Friday, April 3, 2015

It’s Finally Spring

It seems that it has been a long time in coming, but I think that it has finally arrived. I am sure that there will still be a few temperature potholes ahead, a few frosty bumps, and maybe even a snowflake or two, but there promises that spring is bursting forth.

I can see the swelling of buds on the tips of the trees. Several of my crocuses have pokes their beautiful blooms above the soil, purple and golden. The miniature tulips are pushing out their leaves. Soon they will be blooming.
The tulip stalks on these plants only grow to a height of about 6 or 7 inches high with the flowers that are 2 inches in length. I didn’t know that tulips were that small until mine grew the first year. I was used to seeing the much taller plants.
The Coltsfoot plants have shot up overnight, flowering with their sunny yellow blossoms. They make way for their leaves to emerge later.
After attending one of my writers meetings last evening, I arrived home to be serenaded by a chorus of peepers. The peepers are a colony of small frogs that inhabit a swampy area behind my home. Their regaling and singing says it’s springtime and mating season. Several tart the process, but later, I can hardly sleep with a window open, their songs swell to a constant barrage of peeps, trying to outdo each other.
Yesterday when I rained, it had the smell of summer dust being settled by the falling drops. That held the memories of summers past and the promise of the summer to come.

Wednesday, April 1, 2015

Aches and Pains

When I woke in the middle of the night with the old man’s curse of having to use the restroom, my right shoulder ached. I slept with it out from under the blankets. It was a deep down ache: an ache that filled the muscle to the bone. It wasn’t in the shoulder joint, but in the muscle itself.
It caused me to think of my mother, Sybil. Often she would sit with her upper arm and shoulder wrapped in a sweater, even when the weather was warm. She said, “It’s my bursitis.” I don’t think that she was ever diagnosed by a physician; it was a self diagnosed disease.
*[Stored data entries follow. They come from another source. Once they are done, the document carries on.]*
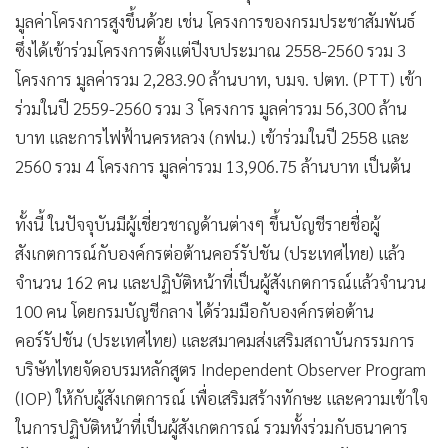
มูลค่าโครงการสูงขึ้นด้วย เช่น โครงการของกรมประชาสัมพันธ์
ซึ่งได้เข้าร่วมโครงการตั้งแต่ปีงบประมาณ 2558-2560 รวม 3
โครงการ มูลค่ารวม 2,283.90 ล้านบาท, บมจ. ปตท. (PTT) เข้า
ร่วมในปี 2559-2560 รวม 3 โครงการ มูลค่ารวม 56,300 ล้าน
บาท และการไฟฟ้านครหลวง (กฟน.) เข้าร่วมในปี 2558 และ
2560 รวม 4 โครงการ มูลค่ารวม 13,906.75 ล้านบาท เป็นต้น
ทั้งนี้ ในปัจจุบันมีผู้เชี่ยวชาญด้านต่างๆ ขึ้นบัญชีรายชื่อผู้
สังเกตการณ์กับองค์กรต่อต้านคอร์รัปชัน (ประเทศไทย) แล้ว
จำนวน 162 คน และปฏิบัติหน้าที่เป็นผู้สังเกตการณ์แล้วจำนวน
100 คน โดยกรมบัญชีกลาง ได้ร่วมมือกับองค์กรต่อต้าน
คอร์รัปชัน (ประเทศไทย) และสมาคมส่งเสริมสถาบันกรรมการ
บริษัทไทยจัดอบรมหลักสูตร Independent Observer Program
(IOP) ให้กับผู้สังเกตการณ์ เพื่อเสริมสร้างทักษะ และความเข้าใจ
ในการปฏิบัติหน้าที่เป็นผู้สังเกตการณ์ รวมทั้งร่วมกับธนาคาร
I know that the one malady that she actually developed was insidious, one that she didn’t recognize and one that we didn’t realize and understand until it was too late. We had small inklings of the disease Alzheimer’s was starting in her brain, but she put on such a good front that her doctor didn’t believe us.
She talked and seemed to make sense, but the memories of her past slowly trickled through her fingers and blew away. The present and the past met. She no longer understood what had happened and not what was happening. The world swirled around her and she was locked inside the prison that Alzheimer’s had forged for her.
At first she complained that she couldn’t read with her glasses, when in reality, she forgot how. She kept payroll for several companies, did taxes, was a treasurer for church, loving to work with numbers. She finally gave that up when each attempt became a struggle. That was heart wrenching to see. The recognition of family disappeared behind the veil of that disease. She couldn’t leave her house for more than an hour, without becoming distressed and restless.
Slowly she was lowered into that well of Alzheimer’s until nothing was recognizable. She threatened her husband and my dad with a meat fork. She didn’t want to keep herself clean, even with his help. He could no longer handle the person that she became. It was a difficult decision for him, but decided to place her in a nearby personal care facility.
Eventually it seemed as though Alzheimer’s turned out the light on all of her senses. She refused to eat. It may have been that the illness subdued the very desire to eat, took away the basest of human drives, that of needing food and drink. What a cruel taskmaster, Alzheimer’s.